Abriu a boca num urro de animal ferido |
TOCAIA GRANDE
(Jorge Amado)
Episódio Nº 113
Também ele acreditava a pés juntos na
existência da burra abarrotada de moedas de ouro acumuladas pelo turco: não era
um saco, era um baú.
O
ajudante de tropeiro, bisonho nas estradas, desconhecedor do conto,
contentou-se com os salvados da fogueira. Logo se juntaram a eles, homens
vindos do barracão, mulheres chegadas do brejo.
Disputaram avidamente as sobras do saque na
moradia e no armazém e o que puderam resgatar das chamas. Assim se consumiu
parte da falada fortuna de Fadul Abdala, aquela que ele não levava em cima do
corpo, as mercadorias deixadas no cacete armado.
Pedro Cigano prosseguiu incansável noite
afora a escarafunchar mesmo depois que todos os demais se retiraram.
Sustentado por duas garrafas de cachaça
milagrosamente salvas da sanha de Manezinho, do cagaço de Chico Serra, da sede
de Janjão Fanchão e da rapinagem dos aproveitadores, cambada de mofinos.
8
A acreditar-se na versão apregoada pelo
errante Pedro Cigano a correr sete coxias, as imprecações de Fadul Abdala
estremeceram céus e terra, abalaram os quadrantes do mundo, tão terríveis foram.

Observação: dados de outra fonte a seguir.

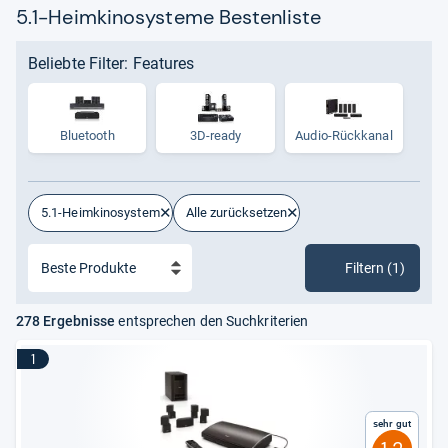
Erfahrungen
von Kundinnen und Kunden.
5.1-Heimkinosysteme Bestenliste
Beliebte Filter: Features
Bluetooth
3D-ready
Audio-​Rück­ka­nal
5.1-Heimkinosystem
Alle zurücksetzen
Filtern (1)
278 Ergebnisse
entsprechen den Suchkriterien
1
Sehr gut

Anuns e mutuns, papagaios e araras
fugiram em bandos para o mais recôndito da mata, os ouriços-cacheiros
esconderam-se nos ocos das árvores, os dorminhocos japurás acordaram em
sobressalto, os ariscos teiús enfiaram-se sob as pedras, os queixadas e os
caititus saíram em disparada, as cobras puseram-se de sobreaviso atinando os
botes para o que desse e viesse.
Potocas do conhecido garganteiro, troca-pernas
sem itinerário fixo. Feitas porém as contas, tirados os noves
fora, os relatos das demais testemunhas de vista da chegada
do turco a Tocaia Grande três dias após o assalto exibiram igualmente
dramaticidade e grandiloquência.
Viram-no fora de si esmurrar a caixa do
peito com os punhos fechados; depois em desespero, elevar as grandes mãos abertas para o alto apontando em
direcção ao desatento, ao negligente, ao omisso Deus dos maronitas a cuja
guarda entregara antes de partir a paz da casa, a segurança das mercadorias.
Abriu a boca num urro de animal ferido à
traição pelo próprio pai. Cobrou do Senhor em altos brados tê-lo abandonado na
hora mais necessitada e amarga e o fez em árabe, tornando o espectáculo ainda mais
patético.
Aliás, para falar com Deus, Fadul usava sempre
a língua materna, pois não tinha certeza de que o Todo - Poderoso conhecesse o
português.
Em português jurou vingança, juras que se
perderam vazias de sentido: onde, como e quando poderia executá-las? Nunca.